樱花动漫鈥檚 Finance team drives business growth and profitability through strategic, financial and operational leadership. Come join the Finance team as a Senior Technology Audit Program Manager聽with the Internal Audit team. Internal Audit supports the achievement of 樱花动漫鈥檚 goals through trusted partnerships, objective risk identification, and innovative audit services.

Responsibilities

As a member of 樱花动漫’s Internal Audit team, collaborate with colleagues and stakeholders to deliver operational, compliance and integrated audits with special emphasis on system implementations, cybersecurity and privacy.

 

As an individual contributor Senior Technology Audit Program Manager, you will lead technology-focused audits with focus on security and privacy, primarily supporting 樱花动漫’s products and services. You will work with the Engineering, IT, Security, Privacy and other functions of this fast-paced, rapidly changing business, and collaborate directly with key stakeholders to drive assurance and advisory audits. You are excellent at communicating vertically and horizontally across the company and will be comfortable working cross-functionally and providing technical guidance to other teams within Internal Audit.

 

Core responsibilities include:

  • Guide with the planning, scoping, and execution of audits, concentrating mainly on areas related to technology and its associated risks (e.g. cloud, cybersecurity and privacy) including reviews of new and enhanced products, supporting systems, process changes, system architecture and implementations.
  • As a technical subject matter expert, lead and guide the execution of technology audits overseeing scope, testing, analyzing and reporting test outcomes with minimal management oversight and direction.
  • Partner with Security and Privacy teams to understand the organization’s information security and privacy risk profile and leverage this information in the planning, designing tests and execution of audits.
  • Work cross-functionally with engineering and security teams, offering IT controls expertise and testing controls to ensure compliance with information security and privacy requirements. Understand applicable laws and regulations to provide a point of view on regulatory requirements and risks related to information security and privacy controls.
  • Work with engineering and security teams to evaluate the implications and risks of the audit findings, draw conclusions, provide remediation recommendations, and ensure the implementation of remediation plans.
  • Provide training and coaching to inscope engineering and architecture teams on an as needed basis
  • Lead the report drafting process including framing of audit observations within the relevant business context, formulation of practical recommendations that balance stakeholder needs, and development of useful insights for management.
  • Build ongoing relationships with business partners and key stakeholders across the engineering and security organizations.
  • Guide team members and Internal Audit co-sourcing partners, overseeing their tasks to ensure compliance with internal standards while fostering a cohesive and collaborative approach to audit execution.
  • Proactively devise and implement innovative strategies to continually improve the testing process and overall efficiency of the audits.

Qualifications

  • 10+ years of progressive internal audit experience in either Big 4, and/or in SaaS/Fintech industry
  • Bachelor’s or Master’s degree in Computer Science or equivalent experience
  • Strong knowledge and hands on experience in auditing platforms that are developed in the AWS cloud environment, utilizing microservices based modern techstack.
  • Experience conducting audits within a complex operational and regulatory environment.
  • Demonstrated knowledge of technology risks, including direct experience evaluating the effectiveness of cybersecurity, privacy, engineering controls and AI/ML risks.
  • Experience in creating automation for controls evaluation using scripting languages like Python.
  • AWS, ISO27001, and CISM or CISSP certifications preferred
  • Strong working knowledge of information technology best practices and control frameworks such as NIST CSF, ISO27001 and COBIT
  • Demonstrated influencing skills including the ability to explain complex topics in simple terms and inspire transformational improvement in internal controls
  • Excellent written & verbal communication and presentation skills.

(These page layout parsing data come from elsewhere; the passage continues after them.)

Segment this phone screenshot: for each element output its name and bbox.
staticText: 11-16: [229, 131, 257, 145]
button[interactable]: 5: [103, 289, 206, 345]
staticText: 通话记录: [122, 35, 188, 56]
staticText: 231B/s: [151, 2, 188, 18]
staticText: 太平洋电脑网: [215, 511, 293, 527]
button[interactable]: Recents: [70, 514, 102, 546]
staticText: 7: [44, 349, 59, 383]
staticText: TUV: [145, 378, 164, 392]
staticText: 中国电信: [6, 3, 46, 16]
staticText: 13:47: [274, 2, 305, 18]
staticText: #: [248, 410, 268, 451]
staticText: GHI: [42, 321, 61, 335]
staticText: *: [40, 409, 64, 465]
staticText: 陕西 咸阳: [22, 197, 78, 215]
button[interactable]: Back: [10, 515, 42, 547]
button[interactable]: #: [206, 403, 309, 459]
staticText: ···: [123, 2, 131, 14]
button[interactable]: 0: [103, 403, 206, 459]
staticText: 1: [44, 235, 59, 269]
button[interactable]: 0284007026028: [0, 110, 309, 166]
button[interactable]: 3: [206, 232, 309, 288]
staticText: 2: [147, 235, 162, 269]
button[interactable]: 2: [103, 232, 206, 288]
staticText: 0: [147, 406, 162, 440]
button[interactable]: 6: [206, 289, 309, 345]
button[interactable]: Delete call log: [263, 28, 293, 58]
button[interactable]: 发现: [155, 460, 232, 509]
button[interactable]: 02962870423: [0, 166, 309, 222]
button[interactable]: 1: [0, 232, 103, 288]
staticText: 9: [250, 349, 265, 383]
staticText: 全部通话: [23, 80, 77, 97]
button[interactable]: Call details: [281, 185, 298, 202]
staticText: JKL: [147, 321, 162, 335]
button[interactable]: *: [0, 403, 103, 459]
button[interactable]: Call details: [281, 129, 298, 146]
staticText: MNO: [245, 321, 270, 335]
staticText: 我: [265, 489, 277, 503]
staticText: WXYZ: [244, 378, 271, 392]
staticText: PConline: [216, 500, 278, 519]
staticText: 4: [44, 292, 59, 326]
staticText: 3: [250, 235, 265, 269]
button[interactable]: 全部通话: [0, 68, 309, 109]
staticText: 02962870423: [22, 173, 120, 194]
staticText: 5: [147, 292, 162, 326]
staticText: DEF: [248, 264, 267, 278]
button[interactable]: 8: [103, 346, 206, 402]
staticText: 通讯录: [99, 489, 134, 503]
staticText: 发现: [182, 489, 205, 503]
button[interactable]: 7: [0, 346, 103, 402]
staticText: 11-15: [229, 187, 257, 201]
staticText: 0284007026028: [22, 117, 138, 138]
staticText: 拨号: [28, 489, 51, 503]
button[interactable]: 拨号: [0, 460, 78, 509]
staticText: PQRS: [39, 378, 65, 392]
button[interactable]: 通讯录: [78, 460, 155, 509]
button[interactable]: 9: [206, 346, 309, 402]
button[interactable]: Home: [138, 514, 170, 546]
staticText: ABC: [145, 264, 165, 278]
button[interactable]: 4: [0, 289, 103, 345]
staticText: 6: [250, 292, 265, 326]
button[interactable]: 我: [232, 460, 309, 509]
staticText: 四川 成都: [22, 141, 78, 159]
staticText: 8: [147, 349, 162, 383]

樱花动漫 provides a competitive compensation package with a strong pay for performance rewards approach. The expected base pay range for this position is Bay Area California $183,000-247,500, Southern California $171,500-232,000. This position will be eligible for a cash bonus, equity rewards and benefits, in accordance with our applicable plans and programs (see more about our compensation and benefits at . Pay offered is based on factors such as job-related knowledge, skills, experience, and work location. To drive ongoing pay equity for employees, 樱花动漫 conducts regular comparisons across categories of ethnicity and gender.